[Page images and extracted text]
+ + + + + + +

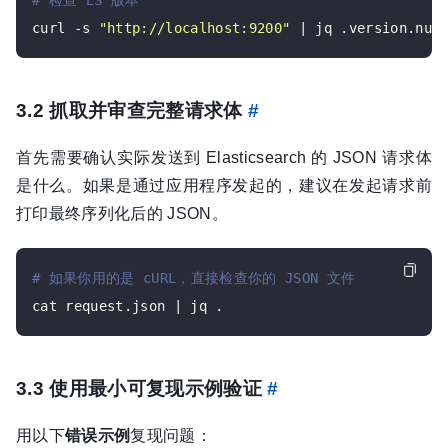
# 检查 ES 版本
curl -s 
"http://localhost:9200"
3.2 抓取并审查完整请求体
#
首先需要确认实际发送到 Elasticsearch 的 JSON 请求体
是什么。如果是通过应用程序发起的，建议在发起请求前
打印最终序列化后的 JSON。
# 如果你用的是 cURL，直接检查你的 JSON 文件
3.3 使用最小可复现示例验证
#
用以下
错误示例
复现问题：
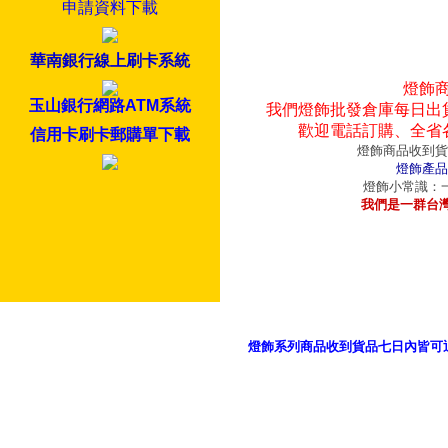
申請資料下載
華南銀行線上刷卡系統
燈飾
玉山銀行網路ATM系統
我們燈飾批發倉庫每日出
歡迎電話訂購、全省
信用卡刷卡郵購單下載
燈飾商品收到貨
燈飾產品
燈飾小常識：一
我們是一群台
燈飾系列商品收到貨品七日內皆可
御品科技、YP燈飾網版權所有 c 2011 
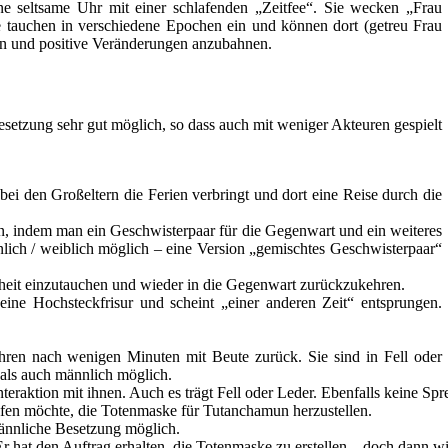
 seltsame Uhr mit einer schlafenden „Zeitfee“. Sie wecken „Frau
e tauchen in verschiedene Epochen ein und können dort (getreu Frau
n und positive Veränderungen anzubahnen.
esetzung sehr gut möglich, so dass auch mit weniger Akteuren gespielt
bei den Großeltern die Ferien verbringt und dort eine Reise durch die
en, indem man ein Geschwisterpaar für die Gegenwart und ein weiteres
nlich / weiblich möglich – eine Version „gemischtes Geschwisterpaar“
nheit einzutauchen und wieder in die Gegenwart zurückzukehren.
 eine Hochsteckfrisur und scheint „einer anderen Zeit“ entsprungen.
ehren nach wenigen Minuten mit Beute zurück. Sie sind in Fell oder
 als auch männlich möglich.
Interaktion mit ihnen. Auch es trägt Fell oder Leder. Ebenfalls keine S
fen möchte, die Totenmaske für Tutanchamun herzustellen.
Männliche Besetzung möglich.
 hat den Auftrag erhalten, die Totenmaske zu erstellen – doch dann wi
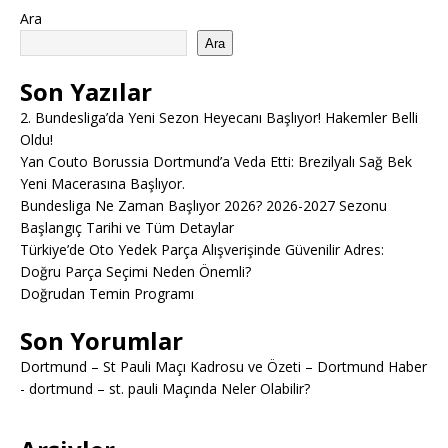
Ara
Ara
Son Yazılar
2. Bundesliga’da Yeni Sezon Heyecanı Başlıyor! Hakemler Belli
Oldu!
Yan Couto Borussia Dortmund’a Veda Etti: Brezilyalı Sağ Bek
Yeni Macerasına Başlıyor.
Bundesliga Ne Zaman Başlıyor 2026? 2026-2027 Sezonu
Başlangıç Tarihi ve Tüm Detaylar
Türkiye’de Oto Yedek Parça Alışverişinde Güvenilir Adres:
Doğru Parça Seçimi Neden Önemli?
Doğrudan Temin Programı
Son Yorumlar
Dortmund – St Pauli Maçı Kadrosu ve Özeti – Dortmund Haber
-
dortmund – st. pauli Maçında Neler Olabilir?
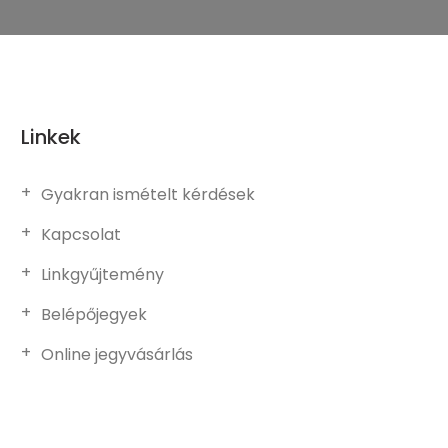
Linkek
Gyakran ismételt kérdések
Kapcsolat
Linkgyűjtemény
Belépőjegyek
Online jegyvásárlás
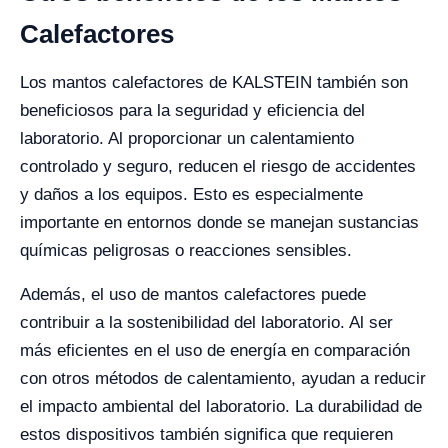
Calefactores
Los mantos calefactores de KALSTEIN también son
beneficiosos para la seguridad y eficiencia del
laboratorio. Al proporcionar un calentamiento
controlado y seguro, reducen el riesgo de accidentes
y daños a los equipos. Esto es especialmente
importante en entornos donde se manejan sustancias
químicas peligrosas o reacciones sensibles.
Además, el uso de mantos calefactores puede
contribuir a la sostenibilidad del laboratorio. Al ser
más eficientes en el uso de energía en comparación
con otros métodos de calentamiento, ayudan a reducir
el impacto ambiental del laboratorio. La durabilidad de
estos dispositivos también significa que requieren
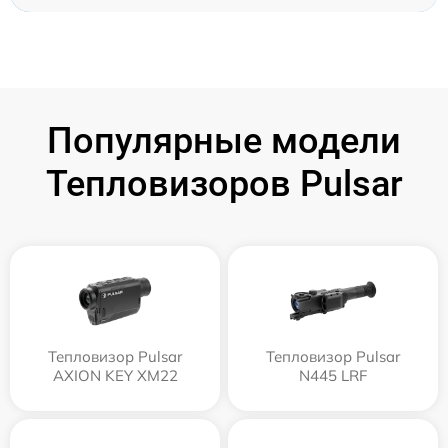
Популярные модели
Тепловизоров Pulsar
Тепловизор Pulsar
Тепловизор Pulsar
AXION KEY XM22
N445 LRF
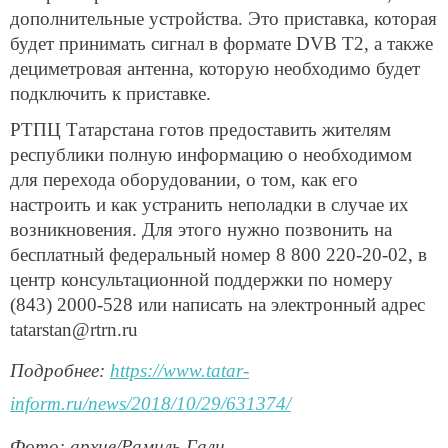
дополнительные устройства. Это приставка, которая
будет принимать сигнал в формате DVB T2, а также
дециметровая антенна, которую необходимо будет
подключить к приставке.
РТПЦ Татарстана готов предоставить жителям
республики полную информацию о необходимом
для перехода оборудовании, о том, как его
настроить и как устранить неполадки в случае их
возникновения. Для этого нужно позвонить на
бесплатный федеральный номер 8 800 220-20-02, в
центр консультационной поддержки по номеру
(843) 2000-528 или написать на электронный адрес
tatarstan@rtrn.ru
Подробнее:
https://www.tatar-
inform.ru/news/2018/10/29/631374/
Фото: архив/Рамиль Гали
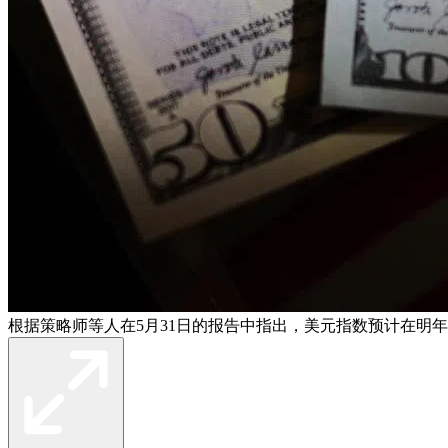
根据策略师等人在5月31日的报告中指出，美元指数预计在明年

+ + + + + + +

## Exercise details
The required answer is a single number: how many lines above hold the string "möglich".

## Written answer
4